Une gare abandonnée dans le nord de l’Italie.
Les trains ne s’arrêtent plus mais le tracé est invarié depuis 1938. En cette année, une toute jeune fille attendait avec sa sœur aînée sur ce même quai. L’époque était, pour certaines familles désespérées, celle de l’envoi de très jeunes travailleurs en Allemagne. Cette dernière demandant avidement, contre rémunération, une main d’œuvre étrangère. Le dessein ne sera évident qu’une année plus tard.
J’imagine sa crainte à quatorze ans et celle de sa sœur, qui n’en a que trois de plus. Elles qui n’ont jamais quitté leur village, cette gare se trouve à des dizaines de kilomètres de leur vécu, de leur univers. Pratiquement une terre étrangère, même si les semblances sont les mêmes, le dialecte Vénète, seule langue qu’elles parlent, est déjà légèrement différent ici.
Pourtant le lien avec la terre d’enfance est encore palpable, ne fusse que par les clochers caractéristiques de la Vénétie. L’ambiance change lorsque, timidement, elles pénètrent dans le wagon: c’est aussi une première pour elles, bondé de jeunes gens apparaissant tous plus âgés.
Déjà, accompagné de grincements presque prémonitoires, le train entame sa course sur le long rectiligne qu’elles avaient observé pendant des dizaines de minutes depuis le quai. Le virage à gauche s’amorce, le saut dans l’inconnu est certain maintenant, irrémédiable. Ensuite, le Col du Brenner se profile, l’Autriche suite à l’Anschluss est maintenant allemande depuis quelques mois. Inutile de vouloir décrire l’ambiance dans le wagon bondé, tous cherchent à se rassurer l’un l’autre, certains chantent même. Ils sont convaincus que l’apport financier à leurs familles permettra de restaurer une forme de dignité, se perdant inévitablement lorsque l’obsession est celle de calmer sa faim à chaque instant.
Des premières années, exténuantes pour n’importe qui et encore plus pour des adolescentes devant travailler dans d’immenses complexes agricoles, il n’y a rien à dire; sur le reste, on ne peut rien dire.
L’indicible devient une normalité, du travail des champs on passe à des camps itinérants avec l’armée allemande. Creuser la terre, non pas pour ses récoltes mais pour des tranchées qui consumeront des vies et absorberont leurs sangs. Ceci sur le front de l’Est, en Silésie. De travailleuses volontaires, les voici prisonnières (avec leurs poitrines bandées afin de ne pas attirer l’attention) pour la cause du Reich. Trente-six mois d’infamie, plus encore trois avec les Russes, qui devaient décider du sort de leurs prisonnières (plaines de l’Ukraine ou renvoi dans la mère patrie).

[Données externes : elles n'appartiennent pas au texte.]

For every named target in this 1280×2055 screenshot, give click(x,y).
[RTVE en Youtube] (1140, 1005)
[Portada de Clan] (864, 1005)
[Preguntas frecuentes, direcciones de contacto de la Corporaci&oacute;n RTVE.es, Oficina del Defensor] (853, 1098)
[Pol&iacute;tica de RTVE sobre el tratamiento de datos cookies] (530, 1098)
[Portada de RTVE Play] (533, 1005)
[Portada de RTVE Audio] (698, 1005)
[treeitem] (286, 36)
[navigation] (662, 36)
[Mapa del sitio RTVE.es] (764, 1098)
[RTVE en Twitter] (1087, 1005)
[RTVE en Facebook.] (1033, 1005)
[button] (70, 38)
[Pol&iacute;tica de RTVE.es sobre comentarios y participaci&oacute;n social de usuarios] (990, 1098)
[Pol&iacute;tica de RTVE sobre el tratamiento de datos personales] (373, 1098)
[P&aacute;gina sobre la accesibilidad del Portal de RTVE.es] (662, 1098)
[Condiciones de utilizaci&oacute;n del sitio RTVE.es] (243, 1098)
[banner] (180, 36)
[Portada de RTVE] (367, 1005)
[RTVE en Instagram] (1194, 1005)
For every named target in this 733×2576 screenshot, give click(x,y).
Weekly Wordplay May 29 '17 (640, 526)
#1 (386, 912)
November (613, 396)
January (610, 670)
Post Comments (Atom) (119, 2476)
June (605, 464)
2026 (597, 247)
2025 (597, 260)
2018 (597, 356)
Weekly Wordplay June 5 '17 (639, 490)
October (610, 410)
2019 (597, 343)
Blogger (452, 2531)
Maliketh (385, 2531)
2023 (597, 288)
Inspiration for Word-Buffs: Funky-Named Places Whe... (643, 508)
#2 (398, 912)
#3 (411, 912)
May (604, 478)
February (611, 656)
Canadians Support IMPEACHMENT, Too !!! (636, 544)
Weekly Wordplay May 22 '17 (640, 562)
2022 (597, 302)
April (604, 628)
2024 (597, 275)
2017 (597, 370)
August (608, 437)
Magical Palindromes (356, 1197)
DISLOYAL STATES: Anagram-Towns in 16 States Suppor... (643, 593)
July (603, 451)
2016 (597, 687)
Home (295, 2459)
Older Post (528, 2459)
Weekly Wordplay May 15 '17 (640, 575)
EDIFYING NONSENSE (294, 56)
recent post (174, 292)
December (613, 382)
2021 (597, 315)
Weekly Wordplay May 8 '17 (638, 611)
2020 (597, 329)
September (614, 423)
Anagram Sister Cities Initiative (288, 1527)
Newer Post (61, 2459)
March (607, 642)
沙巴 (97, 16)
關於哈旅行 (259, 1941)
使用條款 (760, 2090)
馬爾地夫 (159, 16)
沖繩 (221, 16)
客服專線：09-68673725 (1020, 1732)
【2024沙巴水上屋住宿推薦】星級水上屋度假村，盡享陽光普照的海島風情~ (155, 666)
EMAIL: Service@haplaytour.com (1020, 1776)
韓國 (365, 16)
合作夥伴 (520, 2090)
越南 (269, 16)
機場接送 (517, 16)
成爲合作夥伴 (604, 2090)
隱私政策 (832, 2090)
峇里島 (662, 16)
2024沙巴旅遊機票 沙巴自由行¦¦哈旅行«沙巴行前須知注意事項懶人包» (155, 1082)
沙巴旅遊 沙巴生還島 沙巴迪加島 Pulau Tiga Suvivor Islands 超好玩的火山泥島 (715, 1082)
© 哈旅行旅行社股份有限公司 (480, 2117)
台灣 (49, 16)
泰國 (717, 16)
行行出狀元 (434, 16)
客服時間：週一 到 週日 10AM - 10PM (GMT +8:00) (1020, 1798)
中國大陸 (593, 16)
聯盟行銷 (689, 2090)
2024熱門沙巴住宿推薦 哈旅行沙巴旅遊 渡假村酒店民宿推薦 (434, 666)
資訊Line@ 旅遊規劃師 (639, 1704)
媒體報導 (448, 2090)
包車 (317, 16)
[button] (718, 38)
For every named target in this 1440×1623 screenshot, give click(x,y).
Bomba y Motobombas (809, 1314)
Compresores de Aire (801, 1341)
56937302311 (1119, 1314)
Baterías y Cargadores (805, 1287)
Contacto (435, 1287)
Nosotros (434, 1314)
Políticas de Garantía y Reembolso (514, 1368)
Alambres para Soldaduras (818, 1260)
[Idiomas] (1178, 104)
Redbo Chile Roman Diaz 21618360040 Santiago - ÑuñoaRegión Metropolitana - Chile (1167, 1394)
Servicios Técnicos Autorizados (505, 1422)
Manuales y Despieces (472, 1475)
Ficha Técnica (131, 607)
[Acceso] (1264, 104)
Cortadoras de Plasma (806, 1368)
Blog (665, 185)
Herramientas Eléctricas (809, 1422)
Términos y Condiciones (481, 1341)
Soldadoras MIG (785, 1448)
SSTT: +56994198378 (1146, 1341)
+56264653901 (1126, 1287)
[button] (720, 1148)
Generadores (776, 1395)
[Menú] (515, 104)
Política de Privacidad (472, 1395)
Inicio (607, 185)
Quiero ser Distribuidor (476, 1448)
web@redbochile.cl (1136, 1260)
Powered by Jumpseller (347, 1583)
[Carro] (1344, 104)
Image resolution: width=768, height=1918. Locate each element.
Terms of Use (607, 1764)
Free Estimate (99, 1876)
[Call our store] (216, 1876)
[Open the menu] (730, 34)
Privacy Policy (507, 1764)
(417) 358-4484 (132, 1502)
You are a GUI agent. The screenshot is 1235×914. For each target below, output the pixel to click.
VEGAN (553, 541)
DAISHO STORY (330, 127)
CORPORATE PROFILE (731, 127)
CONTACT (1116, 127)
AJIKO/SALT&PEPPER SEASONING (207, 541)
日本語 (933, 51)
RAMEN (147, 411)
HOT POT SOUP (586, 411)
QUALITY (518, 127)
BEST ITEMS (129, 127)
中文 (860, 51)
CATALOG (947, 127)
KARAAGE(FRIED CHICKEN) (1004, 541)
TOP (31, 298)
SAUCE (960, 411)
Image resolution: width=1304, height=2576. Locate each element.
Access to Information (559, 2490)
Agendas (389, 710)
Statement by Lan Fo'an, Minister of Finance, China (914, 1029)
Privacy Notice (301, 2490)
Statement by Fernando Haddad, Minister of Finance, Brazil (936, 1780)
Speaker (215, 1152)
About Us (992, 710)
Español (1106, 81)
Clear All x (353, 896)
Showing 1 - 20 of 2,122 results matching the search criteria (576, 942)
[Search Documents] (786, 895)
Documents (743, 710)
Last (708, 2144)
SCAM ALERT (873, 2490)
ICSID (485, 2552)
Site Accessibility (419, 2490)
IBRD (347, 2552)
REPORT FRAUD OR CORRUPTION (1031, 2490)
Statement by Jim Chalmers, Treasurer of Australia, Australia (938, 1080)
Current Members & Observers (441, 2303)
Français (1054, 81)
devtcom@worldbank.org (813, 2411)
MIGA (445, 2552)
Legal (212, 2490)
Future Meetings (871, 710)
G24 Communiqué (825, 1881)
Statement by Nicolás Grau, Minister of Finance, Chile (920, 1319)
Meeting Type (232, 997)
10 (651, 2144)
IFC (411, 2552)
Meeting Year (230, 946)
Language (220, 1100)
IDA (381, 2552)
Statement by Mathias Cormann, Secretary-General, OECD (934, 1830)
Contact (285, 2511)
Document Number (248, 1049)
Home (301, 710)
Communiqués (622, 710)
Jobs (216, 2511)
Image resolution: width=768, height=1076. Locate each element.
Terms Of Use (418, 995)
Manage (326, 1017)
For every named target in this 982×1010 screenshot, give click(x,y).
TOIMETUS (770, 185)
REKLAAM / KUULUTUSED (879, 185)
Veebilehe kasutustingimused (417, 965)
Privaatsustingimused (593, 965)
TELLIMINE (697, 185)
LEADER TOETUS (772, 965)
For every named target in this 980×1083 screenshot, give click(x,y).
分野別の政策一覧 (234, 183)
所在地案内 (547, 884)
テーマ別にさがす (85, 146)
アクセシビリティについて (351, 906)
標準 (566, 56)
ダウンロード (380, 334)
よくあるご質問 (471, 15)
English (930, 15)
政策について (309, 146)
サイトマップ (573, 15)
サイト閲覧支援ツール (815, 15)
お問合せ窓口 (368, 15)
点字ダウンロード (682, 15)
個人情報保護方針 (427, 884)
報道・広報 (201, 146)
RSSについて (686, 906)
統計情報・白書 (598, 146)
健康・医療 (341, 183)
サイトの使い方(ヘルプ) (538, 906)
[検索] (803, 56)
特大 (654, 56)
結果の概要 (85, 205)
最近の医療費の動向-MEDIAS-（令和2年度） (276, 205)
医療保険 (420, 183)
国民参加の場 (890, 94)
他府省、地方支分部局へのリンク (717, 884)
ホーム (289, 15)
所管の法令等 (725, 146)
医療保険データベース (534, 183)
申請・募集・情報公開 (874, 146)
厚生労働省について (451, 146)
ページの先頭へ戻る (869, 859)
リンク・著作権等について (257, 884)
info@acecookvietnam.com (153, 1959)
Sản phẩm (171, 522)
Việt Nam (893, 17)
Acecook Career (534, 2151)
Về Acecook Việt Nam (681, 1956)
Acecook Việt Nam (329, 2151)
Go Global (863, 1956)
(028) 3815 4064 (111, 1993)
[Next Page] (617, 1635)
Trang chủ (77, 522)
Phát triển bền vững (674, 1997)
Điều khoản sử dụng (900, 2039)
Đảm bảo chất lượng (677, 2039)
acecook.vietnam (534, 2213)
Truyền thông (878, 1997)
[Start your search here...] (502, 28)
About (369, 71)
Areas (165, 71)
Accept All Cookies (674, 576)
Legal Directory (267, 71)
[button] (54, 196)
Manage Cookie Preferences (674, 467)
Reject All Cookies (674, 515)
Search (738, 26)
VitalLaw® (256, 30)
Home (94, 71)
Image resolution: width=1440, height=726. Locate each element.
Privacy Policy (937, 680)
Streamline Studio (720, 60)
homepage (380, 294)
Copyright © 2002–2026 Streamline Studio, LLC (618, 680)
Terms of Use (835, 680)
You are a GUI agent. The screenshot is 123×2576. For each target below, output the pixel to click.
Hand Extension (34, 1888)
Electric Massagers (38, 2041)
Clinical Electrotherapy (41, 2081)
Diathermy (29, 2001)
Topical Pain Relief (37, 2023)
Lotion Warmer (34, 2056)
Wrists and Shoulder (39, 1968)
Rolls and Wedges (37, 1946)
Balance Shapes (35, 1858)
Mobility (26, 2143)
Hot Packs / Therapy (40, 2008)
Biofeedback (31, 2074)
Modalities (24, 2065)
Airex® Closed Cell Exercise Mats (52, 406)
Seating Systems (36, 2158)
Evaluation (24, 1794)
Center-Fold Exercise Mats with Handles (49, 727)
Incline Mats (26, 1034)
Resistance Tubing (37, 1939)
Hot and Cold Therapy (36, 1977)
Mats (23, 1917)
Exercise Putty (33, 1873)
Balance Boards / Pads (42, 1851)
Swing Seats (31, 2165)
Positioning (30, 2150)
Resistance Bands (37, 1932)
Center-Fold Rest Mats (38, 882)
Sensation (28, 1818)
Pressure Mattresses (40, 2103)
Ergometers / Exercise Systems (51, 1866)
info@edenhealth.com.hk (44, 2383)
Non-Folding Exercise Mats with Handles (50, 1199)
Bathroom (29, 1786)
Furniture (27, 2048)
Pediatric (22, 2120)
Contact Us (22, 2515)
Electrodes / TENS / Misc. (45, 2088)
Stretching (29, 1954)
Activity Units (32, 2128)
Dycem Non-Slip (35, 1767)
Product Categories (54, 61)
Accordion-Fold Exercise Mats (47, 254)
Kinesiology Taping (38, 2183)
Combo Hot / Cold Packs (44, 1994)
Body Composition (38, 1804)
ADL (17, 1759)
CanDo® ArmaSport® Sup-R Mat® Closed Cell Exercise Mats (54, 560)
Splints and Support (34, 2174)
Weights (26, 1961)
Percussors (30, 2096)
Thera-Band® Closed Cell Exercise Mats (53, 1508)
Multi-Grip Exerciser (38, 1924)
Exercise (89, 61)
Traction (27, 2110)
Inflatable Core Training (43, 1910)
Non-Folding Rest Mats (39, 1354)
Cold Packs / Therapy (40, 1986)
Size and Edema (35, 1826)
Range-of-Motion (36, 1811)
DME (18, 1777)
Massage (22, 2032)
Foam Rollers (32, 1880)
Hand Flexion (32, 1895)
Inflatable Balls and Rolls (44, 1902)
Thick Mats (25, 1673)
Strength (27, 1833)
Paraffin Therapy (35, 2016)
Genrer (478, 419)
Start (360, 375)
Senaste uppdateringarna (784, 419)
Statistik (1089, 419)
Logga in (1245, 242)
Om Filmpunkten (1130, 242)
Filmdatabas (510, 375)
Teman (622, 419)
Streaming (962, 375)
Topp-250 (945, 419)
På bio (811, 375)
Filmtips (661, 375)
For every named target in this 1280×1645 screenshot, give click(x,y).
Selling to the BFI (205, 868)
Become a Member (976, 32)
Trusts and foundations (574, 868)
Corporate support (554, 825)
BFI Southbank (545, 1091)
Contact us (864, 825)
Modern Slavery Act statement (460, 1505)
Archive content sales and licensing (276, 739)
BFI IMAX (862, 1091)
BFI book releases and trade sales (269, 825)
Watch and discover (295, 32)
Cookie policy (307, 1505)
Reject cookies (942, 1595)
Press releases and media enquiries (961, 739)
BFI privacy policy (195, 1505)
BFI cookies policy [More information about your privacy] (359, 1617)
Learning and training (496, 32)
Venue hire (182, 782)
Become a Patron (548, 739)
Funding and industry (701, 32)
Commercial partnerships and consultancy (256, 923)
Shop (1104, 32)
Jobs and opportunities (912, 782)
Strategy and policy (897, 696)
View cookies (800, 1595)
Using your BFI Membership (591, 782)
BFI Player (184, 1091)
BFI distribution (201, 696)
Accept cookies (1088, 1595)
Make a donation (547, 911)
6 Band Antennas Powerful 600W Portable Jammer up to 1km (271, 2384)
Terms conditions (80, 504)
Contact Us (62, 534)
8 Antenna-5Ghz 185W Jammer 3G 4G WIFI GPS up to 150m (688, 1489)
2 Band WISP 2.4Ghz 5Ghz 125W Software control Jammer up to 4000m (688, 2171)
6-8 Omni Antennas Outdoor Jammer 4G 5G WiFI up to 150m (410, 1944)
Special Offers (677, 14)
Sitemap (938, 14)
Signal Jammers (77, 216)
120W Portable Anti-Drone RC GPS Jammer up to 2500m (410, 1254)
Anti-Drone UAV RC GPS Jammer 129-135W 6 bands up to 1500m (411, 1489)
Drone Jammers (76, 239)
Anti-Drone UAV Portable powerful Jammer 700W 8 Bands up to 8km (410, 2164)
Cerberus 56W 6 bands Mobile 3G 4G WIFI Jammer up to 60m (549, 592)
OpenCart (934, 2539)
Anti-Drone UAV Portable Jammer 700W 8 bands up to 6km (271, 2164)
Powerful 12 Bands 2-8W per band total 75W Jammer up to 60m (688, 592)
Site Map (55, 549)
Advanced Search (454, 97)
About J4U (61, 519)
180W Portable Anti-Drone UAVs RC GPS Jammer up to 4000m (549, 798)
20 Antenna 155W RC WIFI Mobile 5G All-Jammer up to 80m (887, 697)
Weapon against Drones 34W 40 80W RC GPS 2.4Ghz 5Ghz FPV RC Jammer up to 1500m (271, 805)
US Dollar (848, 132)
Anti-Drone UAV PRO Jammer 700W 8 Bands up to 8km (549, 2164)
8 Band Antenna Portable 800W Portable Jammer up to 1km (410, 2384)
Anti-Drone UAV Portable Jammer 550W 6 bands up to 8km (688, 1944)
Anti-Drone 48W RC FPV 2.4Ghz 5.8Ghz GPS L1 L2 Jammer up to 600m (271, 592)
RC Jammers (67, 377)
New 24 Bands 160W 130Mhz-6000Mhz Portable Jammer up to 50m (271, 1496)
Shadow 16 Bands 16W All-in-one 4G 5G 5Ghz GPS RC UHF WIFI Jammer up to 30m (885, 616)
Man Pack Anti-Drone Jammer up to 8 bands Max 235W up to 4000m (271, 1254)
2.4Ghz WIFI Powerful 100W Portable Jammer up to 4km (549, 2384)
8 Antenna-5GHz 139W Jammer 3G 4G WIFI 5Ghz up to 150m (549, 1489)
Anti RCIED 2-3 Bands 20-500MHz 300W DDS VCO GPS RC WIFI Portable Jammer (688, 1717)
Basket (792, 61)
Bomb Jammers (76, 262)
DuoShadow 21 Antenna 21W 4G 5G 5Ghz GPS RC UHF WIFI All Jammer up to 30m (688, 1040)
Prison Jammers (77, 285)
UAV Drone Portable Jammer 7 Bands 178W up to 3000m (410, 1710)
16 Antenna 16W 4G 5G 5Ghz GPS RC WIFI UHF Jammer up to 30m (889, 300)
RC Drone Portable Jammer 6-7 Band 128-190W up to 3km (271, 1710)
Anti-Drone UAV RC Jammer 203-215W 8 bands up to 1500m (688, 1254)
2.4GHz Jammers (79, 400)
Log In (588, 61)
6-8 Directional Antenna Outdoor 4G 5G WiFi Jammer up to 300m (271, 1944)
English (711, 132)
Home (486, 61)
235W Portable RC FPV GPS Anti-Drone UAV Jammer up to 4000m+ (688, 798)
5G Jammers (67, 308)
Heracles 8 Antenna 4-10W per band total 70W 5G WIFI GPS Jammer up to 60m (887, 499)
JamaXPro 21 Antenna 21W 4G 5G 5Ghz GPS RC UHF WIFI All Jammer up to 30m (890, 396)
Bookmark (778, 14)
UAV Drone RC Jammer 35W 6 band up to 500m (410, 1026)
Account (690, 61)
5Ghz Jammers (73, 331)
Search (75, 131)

Des questions douloureuses qui se posent, la plus difficile n’a rien à voir avec la folie qui a enflammé l’Allemagne. Comment des parents, une société, un état, une religion, ont-ils pu envoyer des enfants outre-alpes dans ces conditions ? Sans lien sur place ? Sans connaître la langue ?
Pourquoi les filles plutôt que leurs frères ?
Bien sûr, l'Etat Italien a commémoré (après avoir encouragé les départs) avec un monument, connexe à la gare abandonnée, le glorieux retour des prisonniers et déportés en ce lieu. En y regardant bien, l’impression qu’il a été conçu pour ne pas demander d’entretien est patente, l’Italie ne change pas…
Le nom de ce village est Pescantina. Le célèbre écrivain Primo Levi y transita lors de son retour des camps de l’horreur, ma mère aussi.